The exposed Elasticsearch cluster, which contained over 160 indices, held billions of primarily Chinese records, ranging from national citizen ID numbers to various business records. The massive leak is among the largest single Elasticsearch exposures ever recorded.
-
Cybernews researchers discovered 8.7 billion exposed Chinese records on an unsecured Elasticsearch cluster, one of history's largest data leaks.
-
The leaked data includes national ID numbers, home addresses, plaintext passwords, and social media identifiers, creating severe identity theft risks.
-
The exposed database remained publicly accessible for over three weeks before being closed, giving attackers ample time to scrape data.
-
Researchers believe the dataset was intentionally aggregated on bulletproof hosting, suggesting data broker activity or malicious intent.
While anything China-related tends to yield extremely high numbers, the latest data leak is massive even by Chinese standards. On January 1st 2026, the Cybernews research team discovered 8.73 billion Chinese records exposed online.
The leaked data ranges from national ID numbers and home addresses to social media identifiers and email addresses, severely increasing identity theft and account takeover risks for individuals involved.
The exposed data was stored on a massive Elasticsearch cluster. Organizations and businesses use Elasticsearch because it supports rapid sorting, near-real-time data searching, and high scalability. For example, the cluster our team discovered contained 163 indices, housing billions upon billions of records.
The massive data cluster was discovered on the first days of 2026 and remained open for over three weeks. While there are no indications that the data was abused by malicious actors, if our researchers managed to find it, there’s no reason others couldn’t too.
“Despite the short exposure window, the scale of the dataset means that automated scraping during this period could have resulted in widespread secondary dissemination,” our researchers said.
Bob Diachenko, a Cybernews contributor, cybersecurity researcher, and owner of SecurityDiscovery.com, is behind this major discovery. According to him, the cluster's metadata across multiple datasets shows that data was imported as recently as late 2025.
“The presence of timestamps and import dates points to a long-running aggregation effort rather than a single historical breach,” the team explained.
What information has the major Chinese data leak exposed?

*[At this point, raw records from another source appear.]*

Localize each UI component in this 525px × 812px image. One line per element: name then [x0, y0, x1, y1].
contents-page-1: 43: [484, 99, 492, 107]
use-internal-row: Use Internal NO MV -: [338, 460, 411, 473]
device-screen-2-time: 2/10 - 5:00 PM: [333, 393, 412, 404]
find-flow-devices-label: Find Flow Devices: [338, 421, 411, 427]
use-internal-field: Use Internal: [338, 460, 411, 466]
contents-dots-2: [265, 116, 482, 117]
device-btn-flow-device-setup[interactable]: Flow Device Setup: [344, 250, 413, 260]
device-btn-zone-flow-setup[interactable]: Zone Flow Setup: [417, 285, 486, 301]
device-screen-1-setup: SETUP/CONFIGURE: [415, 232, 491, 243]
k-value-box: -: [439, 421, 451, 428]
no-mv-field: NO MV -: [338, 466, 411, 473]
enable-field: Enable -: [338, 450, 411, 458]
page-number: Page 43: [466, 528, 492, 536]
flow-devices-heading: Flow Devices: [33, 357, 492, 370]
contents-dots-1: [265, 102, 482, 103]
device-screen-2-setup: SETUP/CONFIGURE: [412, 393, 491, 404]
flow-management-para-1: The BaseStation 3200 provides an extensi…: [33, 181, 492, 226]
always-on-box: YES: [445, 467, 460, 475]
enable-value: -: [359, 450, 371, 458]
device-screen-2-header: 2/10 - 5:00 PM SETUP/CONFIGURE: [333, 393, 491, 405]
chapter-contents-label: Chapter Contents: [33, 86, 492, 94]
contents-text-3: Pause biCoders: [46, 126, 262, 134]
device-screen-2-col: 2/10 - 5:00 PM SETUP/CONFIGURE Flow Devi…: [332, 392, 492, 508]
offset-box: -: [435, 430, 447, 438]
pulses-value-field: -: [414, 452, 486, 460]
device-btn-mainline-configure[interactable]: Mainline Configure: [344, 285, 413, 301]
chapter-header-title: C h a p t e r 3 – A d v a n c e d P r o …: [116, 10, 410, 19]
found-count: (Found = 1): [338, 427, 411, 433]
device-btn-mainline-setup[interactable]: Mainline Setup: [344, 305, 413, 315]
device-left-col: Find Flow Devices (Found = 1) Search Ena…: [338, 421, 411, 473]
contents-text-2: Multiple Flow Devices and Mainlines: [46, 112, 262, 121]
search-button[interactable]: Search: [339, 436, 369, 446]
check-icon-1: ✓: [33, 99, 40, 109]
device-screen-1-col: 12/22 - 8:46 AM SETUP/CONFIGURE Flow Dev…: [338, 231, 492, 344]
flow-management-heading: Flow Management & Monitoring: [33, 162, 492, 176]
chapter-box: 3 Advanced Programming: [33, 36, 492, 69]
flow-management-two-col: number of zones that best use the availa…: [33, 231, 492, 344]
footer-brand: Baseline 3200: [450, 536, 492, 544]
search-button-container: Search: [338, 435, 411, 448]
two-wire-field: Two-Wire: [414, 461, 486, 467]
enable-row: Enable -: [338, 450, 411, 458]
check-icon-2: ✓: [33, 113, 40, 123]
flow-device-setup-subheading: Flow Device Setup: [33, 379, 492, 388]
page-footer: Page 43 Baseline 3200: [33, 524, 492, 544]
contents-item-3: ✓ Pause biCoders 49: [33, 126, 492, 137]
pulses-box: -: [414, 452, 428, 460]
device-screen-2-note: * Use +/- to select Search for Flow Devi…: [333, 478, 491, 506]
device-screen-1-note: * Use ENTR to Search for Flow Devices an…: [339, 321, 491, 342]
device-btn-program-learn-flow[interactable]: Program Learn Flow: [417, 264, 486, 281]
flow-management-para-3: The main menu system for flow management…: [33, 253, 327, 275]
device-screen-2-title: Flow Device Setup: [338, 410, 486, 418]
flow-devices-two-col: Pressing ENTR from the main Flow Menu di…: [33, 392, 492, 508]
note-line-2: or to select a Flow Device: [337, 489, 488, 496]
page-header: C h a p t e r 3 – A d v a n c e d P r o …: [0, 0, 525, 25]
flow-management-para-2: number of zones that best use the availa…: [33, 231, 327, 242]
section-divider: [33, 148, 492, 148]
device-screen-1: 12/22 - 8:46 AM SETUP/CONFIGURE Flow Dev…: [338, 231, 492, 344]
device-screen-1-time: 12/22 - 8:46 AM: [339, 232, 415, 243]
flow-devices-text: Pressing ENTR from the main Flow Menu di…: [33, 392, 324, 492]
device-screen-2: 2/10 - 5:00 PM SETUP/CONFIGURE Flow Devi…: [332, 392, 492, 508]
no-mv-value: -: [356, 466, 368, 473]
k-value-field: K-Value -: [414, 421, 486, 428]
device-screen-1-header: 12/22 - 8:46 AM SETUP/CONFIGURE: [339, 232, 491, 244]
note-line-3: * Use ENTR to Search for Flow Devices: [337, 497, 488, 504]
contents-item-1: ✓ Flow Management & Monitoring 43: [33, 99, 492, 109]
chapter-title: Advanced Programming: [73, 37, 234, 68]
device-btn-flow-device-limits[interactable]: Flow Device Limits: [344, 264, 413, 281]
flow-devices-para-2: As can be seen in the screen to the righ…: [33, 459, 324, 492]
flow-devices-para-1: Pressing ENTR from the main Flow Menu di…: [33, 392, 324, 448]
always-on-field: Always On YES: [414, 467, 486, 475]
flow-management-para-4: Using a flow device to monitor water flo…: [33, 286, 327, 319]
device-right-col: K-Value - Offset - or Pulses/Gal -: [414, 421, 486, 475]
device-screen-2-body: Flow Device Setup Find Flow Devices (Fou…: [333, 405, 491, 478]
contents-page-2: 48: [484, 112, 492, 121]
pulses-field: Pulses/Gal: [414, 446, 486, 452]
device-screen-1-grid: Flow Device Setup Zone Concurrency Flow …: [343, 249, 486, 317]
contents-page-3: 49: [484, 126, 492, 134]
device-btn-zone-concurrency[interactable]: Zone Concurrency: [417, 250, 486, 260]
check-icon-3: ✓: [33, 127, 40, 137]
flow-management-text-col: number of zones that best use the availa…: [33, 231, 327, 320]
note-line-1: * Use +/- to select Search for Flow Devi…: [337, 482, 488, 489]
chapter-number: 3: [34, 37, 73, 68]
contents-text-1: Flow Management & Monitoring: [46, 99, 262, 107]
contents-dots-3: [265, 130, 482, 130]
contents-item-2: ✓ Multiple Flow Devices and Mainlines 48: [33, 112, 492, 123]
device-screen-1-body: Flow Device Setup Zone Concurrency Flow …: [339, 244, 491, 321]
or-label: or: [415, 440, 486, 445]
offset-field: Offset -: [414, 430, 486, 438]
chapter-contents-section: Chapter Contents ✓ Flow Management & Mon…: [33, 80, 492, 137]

Since exposed records are spread across multiple indices, they vary widely. The exposed records range from full names and poorly protected account passwords to messaging and social media identifiers.
According to the team, the exposed data aggregates personal identifiers, contact information, government-style identifiers, online account references, and credentials at an unprecedented scale.
The geographic distribution of the leaked records is limited, predominantly focusing on mainland China, with regional metadata spanning multiple Chinese provinces and cities.
Our researchers grouped the details into four categories: personally identifiable information (PII), account and platform data, authentication data, as well as corporate and business records. The exposed records include:
Personally Identifiable Information (PII):
- Full names
- Mobile phone numbers
- National ID numbers
- Home addresses
- Date and place of birth
- Gender and demographic attributes
Account and platform data:
- Messaging and social media identifiers
- Email addresses
- Usernames
- Platform-specific account references
Authentication data:
- Plaintext and weakly protected passwords in multiple datasets
Corporate and Business Records:
- Company registration details
- Legal representatives
- Business contact information
- Registration addresses and licensing metadata
Researchers note that the exposed cluster was highly organized and segmented, with thematic indices adhering to data type. For example, the team observed phone-centric, ID-centric, account-centric, and other types of datasets.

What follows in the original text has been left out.